== WHAT TO WORK ON ==
Scan the entries below for "имена" and copy each line that holds it.
*** INPUT RECORDS Section Begins ***
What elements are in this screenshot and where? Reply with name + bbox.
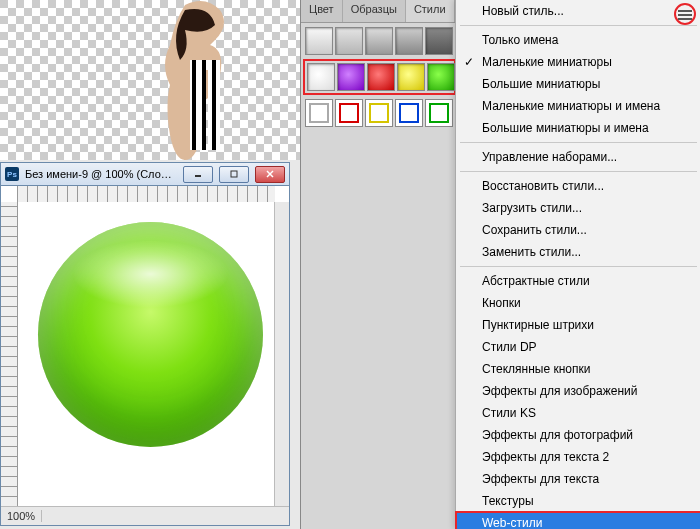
maximize-button[interactable] <box>219 166 249 183</box>
menu-abstract[interactable]: Абстрактные стили <box>456 270 700 292</box>
menu-new-style[interactable]: Новый стиль... <box>456 0 700 22</box>
menu-text2[interactable]: Эффекты для текста 2 <box>456 446 700 468</box>
panel-tabs: Цвет Образцы Стили <box>301 0 456 23</box>
style-swatch-red[interactable] <box>367 63 395 91</box>
menu-separator <box>460 25 697 26</box>
menu-separator <box>460 142 697 143</box>
tab-styles[interactable]: Стили <box>406 0 455 22</box>
scrollbar-vertical[interactable] <box>274 202 289 507</box>
svg-rect-1 <box>231 171 237 177</box>
minimize-button[interactable] <box>183 166 213 183</box>
green-sphere-layer[interactable] <box>38 222 263 447</box>
zoom-level[interactable]: 100% <box>1 510 42 522</box>
person-image <box>145 0 265 160</box>
style-swatch[interactable] <box>335 99 363 127</box>
styles-flyout-menu: Новый стиль... Только имена Маленькие ми… <box>455 0 700 529</box>
close-button[interactable] <box>255 166 285 183</box>
style-swatch[interactable] <box>425 99 453 127</box>
menu-only-names[interactable]: Только имена <box>456 29 700 51</box>
style-swatch[interactable] <box>395 99 423 127</box>
ruler-horizontal[interactable] <box>17 186 275 203</box>
menu-small-thumbs[interactable]: Маленькие миниатюры <box>456 51 700 73</box>
tab-color[interactable]: Цвет <box>301 0 343 22</box>
status-bar: 100% <box>1 506 289 525</box>
style-swatch-white[interactable] <box>307 63 335 91</box>
menu-preset-manager[interactable]: Управление наборами... <box>456 146 700 168</box>
style-swatch[interactable] <box>335 27 363 55</box>
menu-dotted[interactable]: Пунктирные штрихи <box>456 314 700 336</box>
menu-separator <box>460 171 697 172</box>
menu-load[interactable]: Загрузить стили... <box>456 197 700 219</box>
document-titlebar[interactable]: Ps Без имени-9 @ 100% (Слой 1,... <box>1 163 289 186</box>
style-swatch-yellow[interactable] <box>397 63 425 91</box>
highlighted-row <box>303 59 456 95</box>
menu-separator <box>460 266 697 267</box>
styles-grid-row3 <box>301 95 456 131</box>
menu-small-list[interactable]: Маленькие миниатюры и имена <box>456 95 700 117</box>
style-swatch[interactable] <box>395 27 423 55</box>
photoshop-icon: Ps <box>5 167 19 181</box>
menu-photo-fx[interactable]: Эффекты для фотографий <box>456 424 700 446</box>
style-swatch-purple[interactable] <box>337 63 365 91</box>
menu-buttons[interactable]: Кнопки <box>456 292 700 314</box>
menu-save[interactable]: Сохранить стили... <box>456 219 700 241</box>
menu-textures[interactable]: Текстуры <box>456 490 700 512</box>
style-swatch[interactable] <box>425 27 453 55</box>
style-swatch[interactable] <box>305 99 333 127</box>
menu-web-styles[interactable]: Web-стили <box>456 512 700 529</box>
menu-reset[interactable]: Восстановить стили... <box>456 175 700 197</box>
tab-swatches[interactable]: Образцы <box>343 0 406 22</box>
menu-img-fx[interactable]: Эффекты для изображений <box>456 380 700 402</box>
document-canvas[interactable] <box>18 202 275 507</box>
menu-text[interactable]: Эффекты для текста <box>456 468 700 490</box>
style-swatch[interactable] <box>365 99 393 127</box>
menu-large-thumbs[interactable]: Большие миниатюры <box>456 73 700 95</box>
style-swatch[interactable] <box>305 27 333 55</box>
styles-panel: Цвет Образцы Стили <box>300 0 456 529</box>
style-swatch-green[interactable] <box>427 63 455 91</box>
styles-grid <box>301 23 456 59</box>
document-window: Ps Без имени-9 @ 100% (Слой 1,... 100% <box>0 162 290 526</box>
menu-dp[interactable]: Стили DP <box>456 336 700 358</box>
ruler-vertical[interactable] <box>1 202 18 507</box>
style-swatch[interactable] <box>365 27 393 55</box>
document-title: Без имени-9 @ 100% (Слой 1,... <box>25 168 177 180</box>
menu-replace[interactable]: Заменить стили... <box>456 241 700 263</box>
menu-large-list[interactable]: Большие миниатюры и имена <box>456 117 700 139</box>
menu-ks[interactable]: Стили KS <box>456 402 700 424</box>
menu-glass[interactable]: Стеклянные кнопки <box>456 358 700 380</box>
*** INPUT RECORDS Section Ends ***
== EXPECTED ANSWER ==
styles-flyout-menu: Новый стиль... Только имена Маленькие ми… <box>455 0 700 529</box>
menu-only-names[interactable]: Только имена <box>456 29 700 51</box>
menu-small-list[interactable]: Маленькие миниатюры и имена <box>456 95 700 117</box>
menu-large-list[interactable]: Большие миниатюры и имена <box>456 117 700 139</box>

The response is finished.